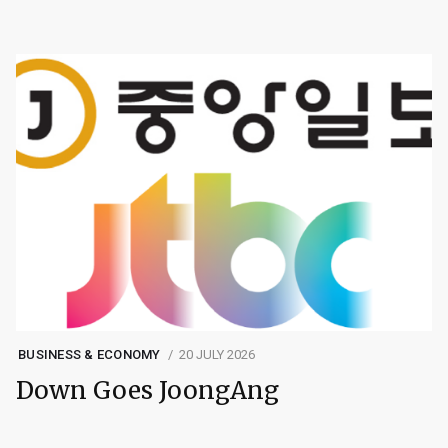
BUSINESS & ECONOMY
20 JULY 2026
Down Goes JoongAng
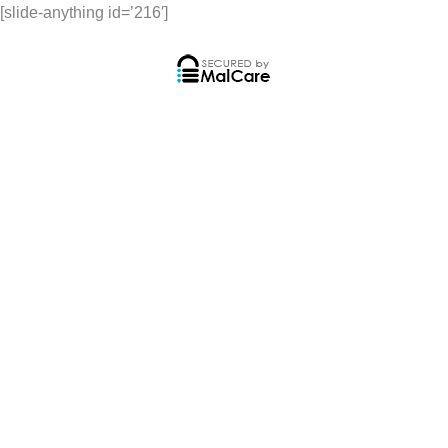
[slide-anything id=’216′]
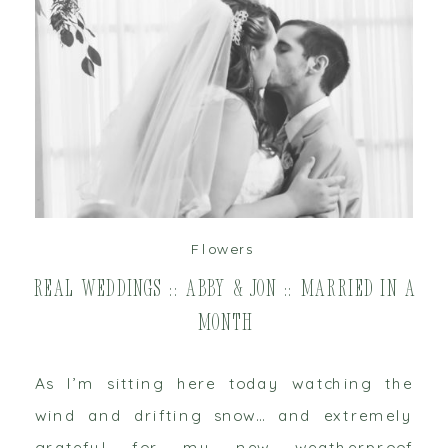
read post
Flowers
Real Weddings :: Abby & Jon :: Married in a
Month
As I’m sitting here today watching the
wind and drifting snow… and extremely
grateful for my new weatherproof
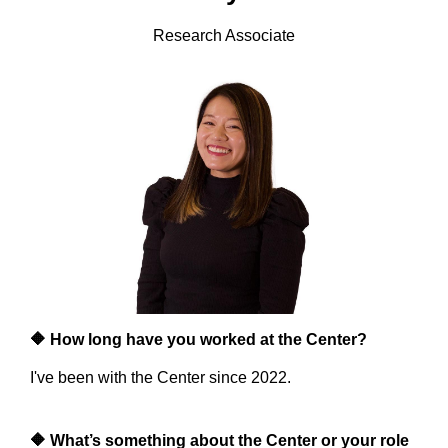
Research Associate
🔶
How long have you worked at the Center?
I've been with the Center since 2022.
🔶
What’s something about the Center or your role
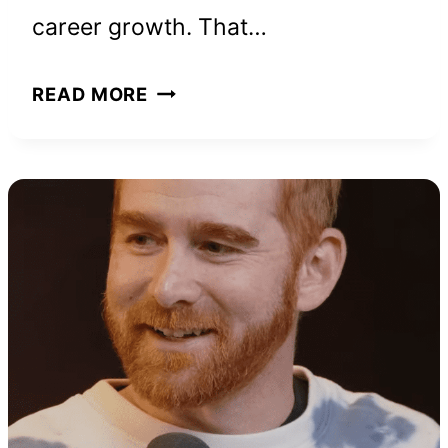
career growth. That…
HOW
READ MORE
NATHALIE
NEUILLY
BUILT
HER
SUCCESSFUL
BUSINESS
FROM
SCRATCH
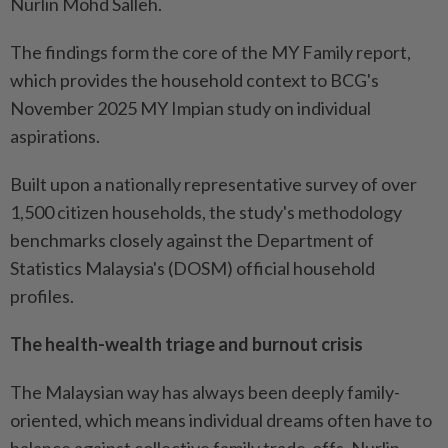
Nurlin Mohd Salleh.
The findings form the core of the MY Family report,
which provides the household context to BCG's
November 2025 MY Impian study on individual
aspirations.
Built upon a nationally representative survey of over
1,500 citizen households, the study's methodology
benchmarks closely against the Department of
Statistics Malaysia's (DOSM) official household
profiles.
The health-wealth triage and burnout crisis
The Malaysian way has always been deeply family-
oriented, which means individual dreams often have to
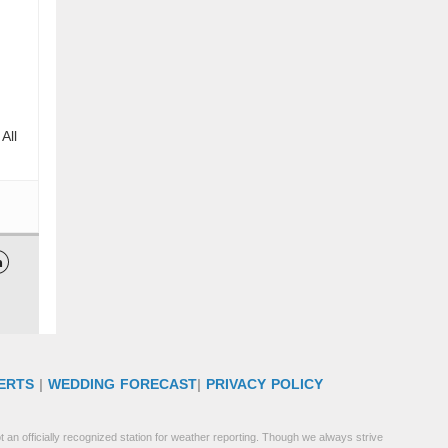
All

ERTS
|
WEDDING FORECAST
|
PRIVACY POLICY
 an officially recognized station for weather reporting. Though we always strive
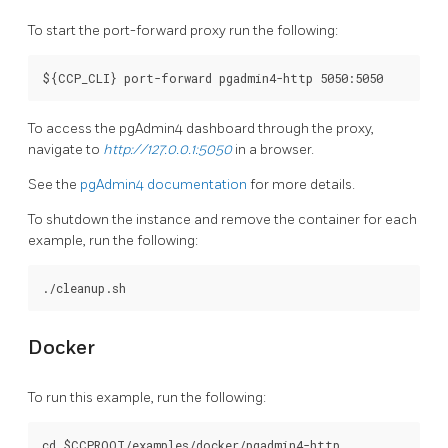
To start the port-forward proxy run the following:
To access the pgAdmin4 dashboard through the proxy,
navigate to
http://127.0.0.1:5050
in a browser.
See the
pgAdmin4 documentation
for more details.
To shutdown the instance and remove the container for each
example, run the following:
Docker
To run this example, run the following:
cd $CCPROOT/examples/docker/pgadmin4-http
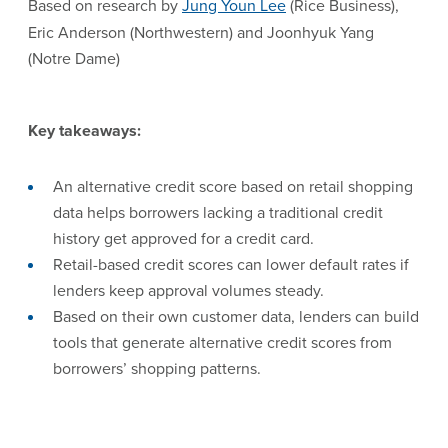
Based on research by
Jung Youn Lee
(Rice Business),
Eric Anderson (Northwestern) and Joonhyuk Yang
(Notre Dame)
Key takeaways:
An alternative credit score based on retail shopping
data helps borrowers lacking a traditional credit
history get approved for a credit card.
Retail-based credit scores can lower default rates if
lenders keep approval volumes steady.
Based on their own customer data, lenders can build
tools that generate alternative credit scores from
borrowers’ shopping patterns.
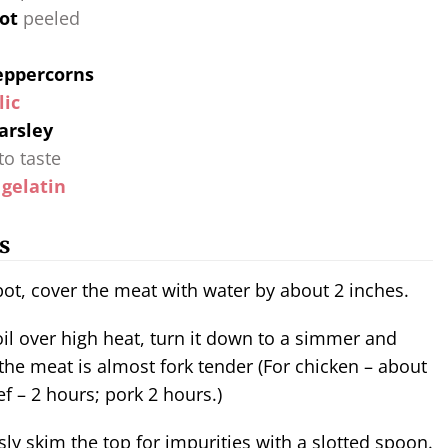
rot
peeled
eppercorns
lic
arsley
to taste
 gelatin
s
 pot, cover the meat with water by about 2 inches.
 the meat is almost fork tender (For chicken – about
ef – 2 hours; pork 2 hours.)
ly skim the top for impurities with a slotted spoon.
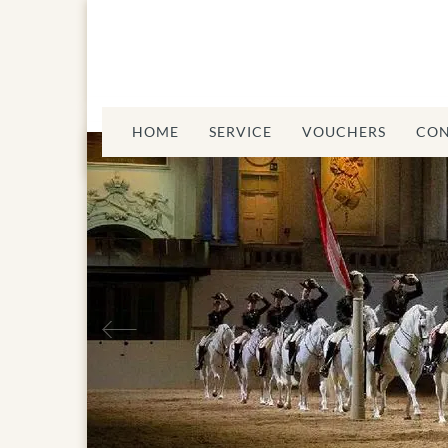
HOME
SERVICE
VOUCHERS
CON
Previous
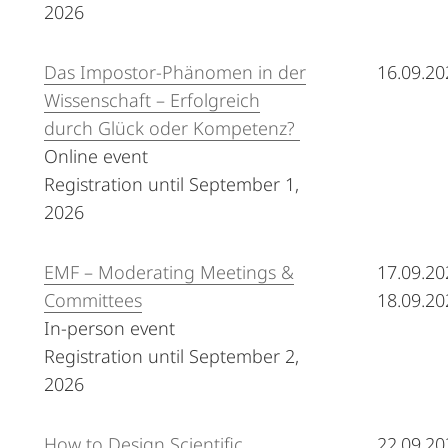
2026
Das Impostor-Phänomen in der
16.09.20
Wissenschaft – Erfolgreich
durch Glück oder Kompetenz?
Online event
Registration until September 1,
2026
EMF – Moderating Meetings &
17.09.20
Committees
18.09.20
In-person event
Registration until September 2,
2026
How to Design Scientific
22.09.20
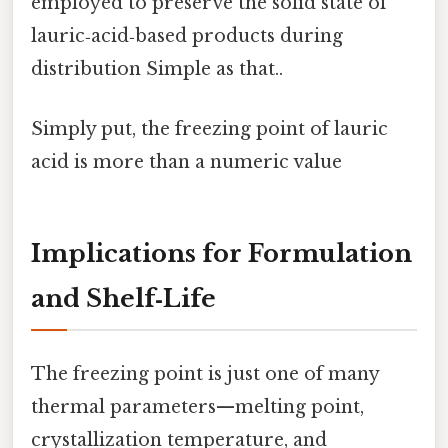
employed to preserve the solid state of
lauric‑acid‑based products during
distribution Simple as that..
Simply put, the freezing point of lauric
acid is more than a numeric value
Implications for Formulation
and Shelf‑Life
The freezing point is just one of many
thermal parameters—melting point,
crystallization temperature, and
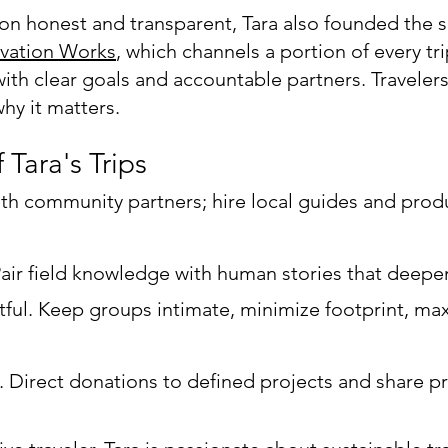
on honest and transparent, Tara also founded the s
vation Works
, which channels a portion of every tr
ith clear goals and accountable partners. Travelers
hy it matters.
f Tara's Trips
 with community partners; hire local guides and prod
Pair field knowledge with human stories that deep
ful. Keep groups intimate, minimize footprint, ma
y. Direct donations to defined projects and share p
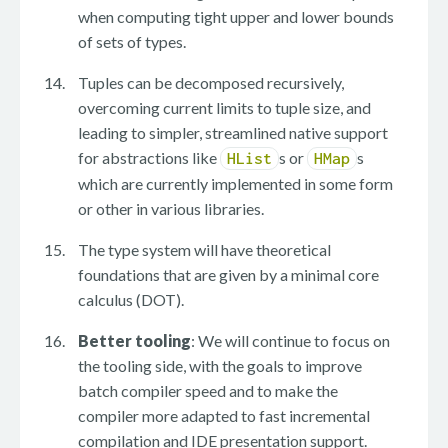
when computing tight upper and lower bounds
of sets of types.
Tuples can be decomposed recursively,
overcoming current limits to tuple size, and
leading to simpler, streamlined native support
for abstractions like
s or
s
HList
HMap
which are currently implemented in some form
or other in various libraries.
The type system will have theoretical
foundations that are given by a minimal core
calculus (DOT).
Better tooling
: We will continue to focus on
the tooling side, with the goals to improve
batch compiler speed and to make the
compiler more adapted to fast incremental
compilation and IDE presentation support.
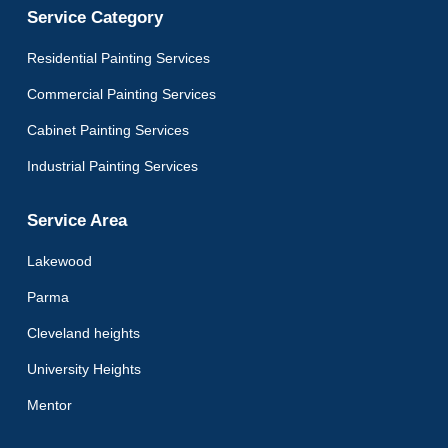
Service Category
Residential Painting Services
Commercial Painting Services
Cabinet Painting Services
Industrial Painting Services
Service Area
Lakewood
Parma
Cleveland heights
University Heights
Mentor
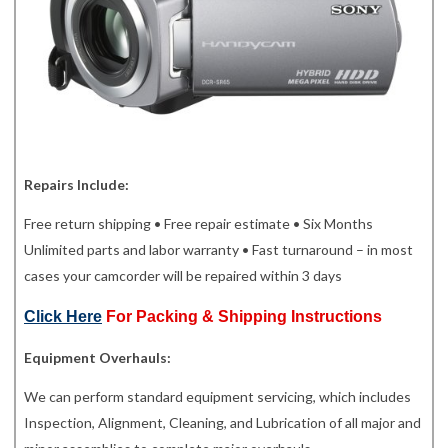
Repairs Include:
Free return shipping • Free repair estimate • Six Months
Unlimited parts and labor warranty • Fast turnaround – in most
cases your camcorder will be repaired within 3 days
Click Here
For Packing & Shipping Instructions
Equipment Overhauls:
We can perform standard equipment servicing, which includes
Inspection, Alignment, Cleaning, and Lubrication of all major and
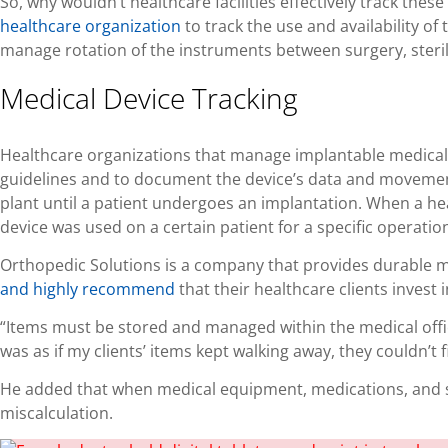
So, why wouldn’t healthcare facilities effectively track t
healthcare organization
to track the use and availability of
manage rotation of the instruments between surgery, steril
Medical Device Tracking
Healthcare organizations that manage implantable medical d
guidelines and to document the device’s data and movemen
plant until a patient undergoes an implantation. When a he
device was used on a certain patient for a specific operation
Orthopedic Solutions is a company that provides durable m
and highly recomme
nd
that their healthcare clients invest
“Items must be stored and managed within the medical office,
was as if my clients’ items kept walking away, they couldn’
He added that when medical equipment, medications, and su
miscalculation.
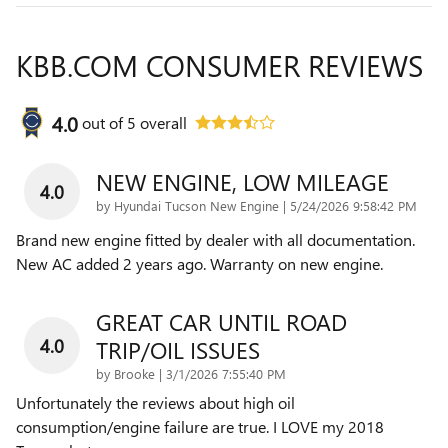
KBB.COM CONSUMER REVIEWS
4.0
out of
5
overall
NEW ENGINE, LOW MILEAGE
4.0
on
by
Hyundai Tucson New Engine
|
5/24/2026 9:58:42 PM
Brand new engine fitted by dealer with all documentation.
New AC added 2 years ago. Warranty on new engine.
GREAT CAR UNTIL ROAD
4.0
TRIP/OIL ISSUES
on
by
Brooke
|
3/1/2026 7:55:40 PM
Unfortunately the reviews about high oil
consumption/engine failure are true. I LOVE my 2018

..........

WORK INSTRUCTION:
Tally the lines above containing "http"; give only the number.

RESULT BELOW:
2